Her movements almost looked frantic.

Killian met my eyes through the rearview mirror.

I didn’t exactly need my brothers to extract one woman, and a tiny one at that, but they were here in case we ran into any men from the Heartless Saints, and to make sure Mila would comply.

Now that we knew Sebastian Cline was alive and gathering men—both those who had been loyal to Daniel Hayes and those who had long since left the club—it paid to be vigilant.

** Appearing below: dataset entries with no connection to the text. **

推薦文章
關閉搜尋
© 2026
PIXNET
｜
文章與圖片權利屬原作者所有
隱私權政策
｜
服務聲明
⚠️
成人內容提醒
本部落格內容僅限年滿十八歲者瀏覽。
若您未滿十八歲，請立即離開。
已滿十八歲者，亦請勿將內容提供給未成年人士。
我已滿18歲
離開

“What do you think she’s doing?” I asked out loud.

“Only one way to find out,” Maverick answered.

We got out of the car and headed to the motel room. The door flew open before I could even knock, revealing a panicked Mila. She hadn’t been expecting me there, so she face-planted right into my chest.

I wrapped my arms around her, holding her tightly, and something settled inside me from her closeness.

She looked up and for the first time, I saw something on her face that I hadn’t really seen before.

Full-blown, unadulterated fear.

My eyes moved down her body, taking note of her bag, and behind her to the clean motel room, empty of all her belongings.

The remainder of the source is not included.